> How to complete this task: Whenever a line below includes the string "Hachette", show it.

Source material section start

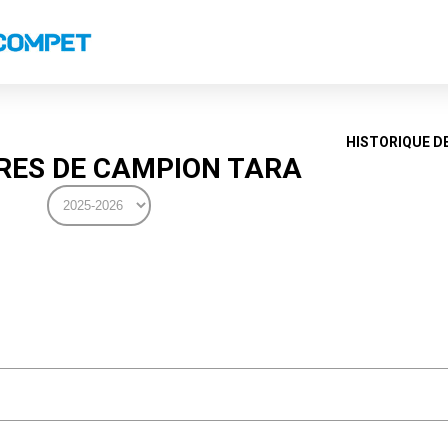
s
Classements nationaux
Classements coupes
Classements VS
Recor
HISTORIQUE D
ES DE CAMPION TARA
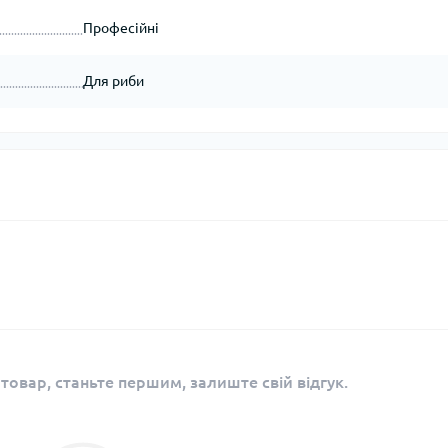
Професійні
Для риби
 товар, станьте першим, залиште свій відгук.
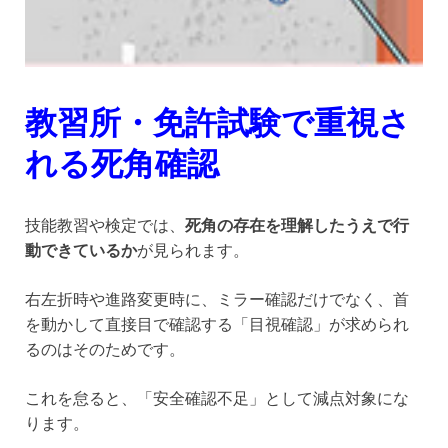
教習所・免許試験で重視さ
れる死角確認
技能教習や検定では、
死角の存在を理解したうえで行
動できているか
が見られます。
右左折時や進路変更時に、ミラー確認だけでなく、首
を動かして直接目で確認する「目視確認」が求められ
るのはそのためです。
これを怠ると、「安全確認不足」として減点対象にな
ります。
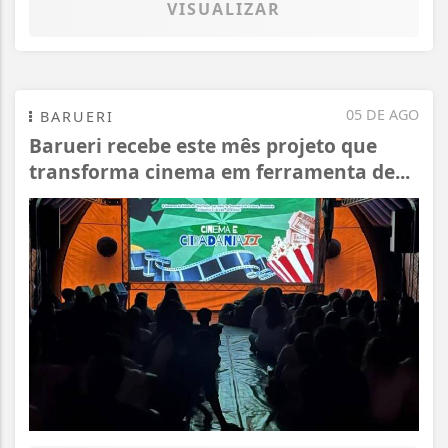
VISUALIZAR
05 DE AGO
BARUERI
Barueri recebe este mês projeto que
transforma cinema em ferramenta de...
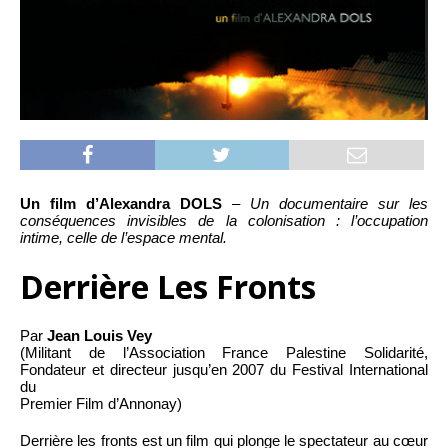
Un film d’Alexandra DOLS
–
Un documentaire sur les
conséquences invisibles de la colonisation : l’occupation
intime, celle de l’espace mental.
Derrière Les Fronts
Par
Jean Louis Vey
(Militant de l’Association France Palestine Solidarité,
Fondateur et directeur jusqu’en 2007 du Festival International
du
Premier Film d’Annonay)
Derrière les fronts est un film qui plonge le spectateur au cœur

Source material section end
Source material section start

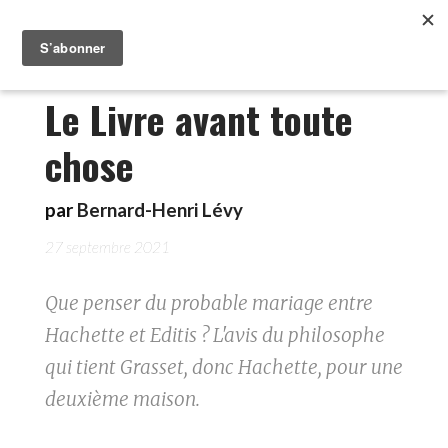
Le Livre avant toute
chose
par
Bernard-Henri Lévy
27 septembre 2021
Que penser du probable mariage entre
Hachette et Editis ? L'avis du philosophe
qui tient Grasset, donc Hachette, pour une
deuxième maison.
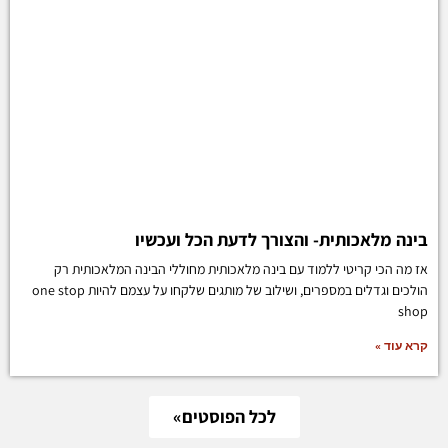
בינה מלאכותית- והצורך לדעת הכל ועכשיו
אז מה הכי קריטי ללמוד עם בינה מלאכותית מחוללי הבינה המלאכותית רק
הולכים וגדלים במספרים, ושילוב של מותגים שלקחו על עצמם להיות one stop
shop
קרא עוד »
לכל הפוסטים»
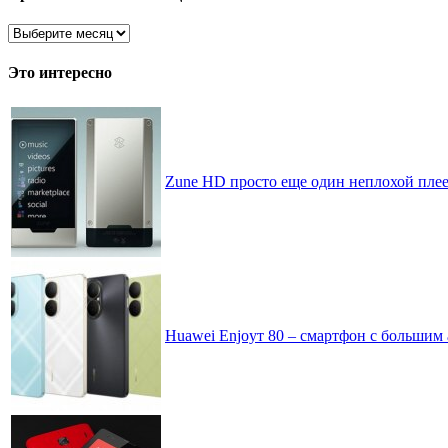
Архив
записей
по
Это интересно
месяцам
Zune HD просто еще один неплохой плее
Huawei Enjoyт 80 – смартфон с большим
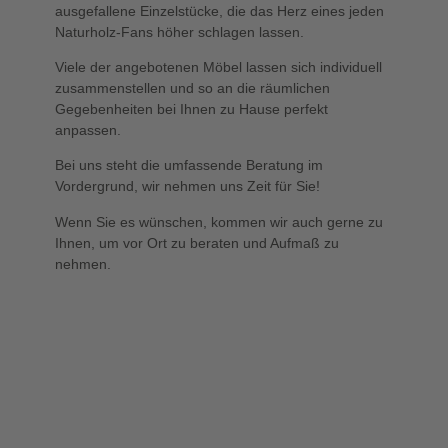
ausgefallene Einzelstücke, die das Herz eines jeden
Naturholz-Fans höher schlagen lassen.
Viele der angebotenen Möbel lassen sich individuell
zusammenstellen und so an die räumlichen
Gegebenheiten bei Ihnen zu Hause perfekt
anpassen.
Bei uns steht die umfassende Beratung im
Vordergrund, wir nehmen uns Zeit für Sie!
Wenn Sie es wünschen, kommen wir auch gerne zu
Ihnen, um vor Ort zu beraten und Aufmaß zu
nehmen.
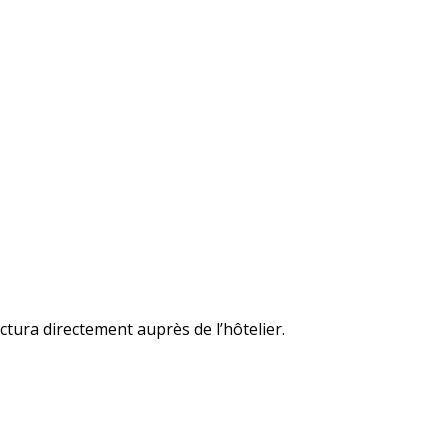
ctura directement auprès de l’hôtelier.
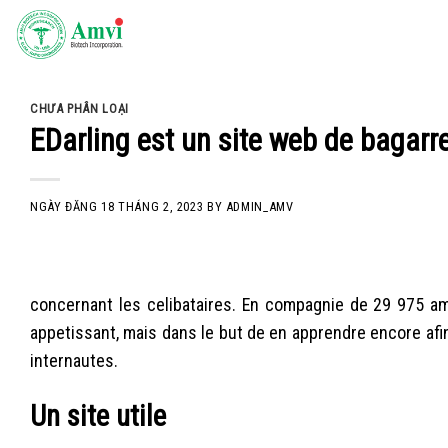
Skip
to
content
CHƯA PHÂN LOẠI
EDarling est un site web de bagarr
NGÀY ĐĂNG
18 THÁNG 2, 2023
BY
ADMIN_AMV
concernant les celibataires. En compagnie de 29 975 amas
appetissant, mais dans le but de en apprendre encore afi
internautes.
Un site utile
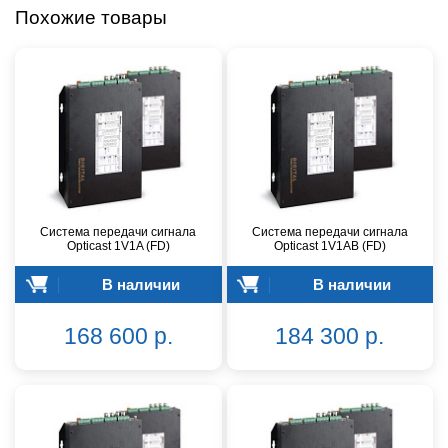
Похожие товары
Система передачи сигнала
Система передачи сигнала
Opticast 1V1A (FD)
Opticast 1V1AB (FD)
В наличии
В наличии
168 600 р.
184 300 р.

Source material section end

> Response:
Hachette et Editis ? L'avis du philosophe
qui tient Grasset, donc Hachette, pour une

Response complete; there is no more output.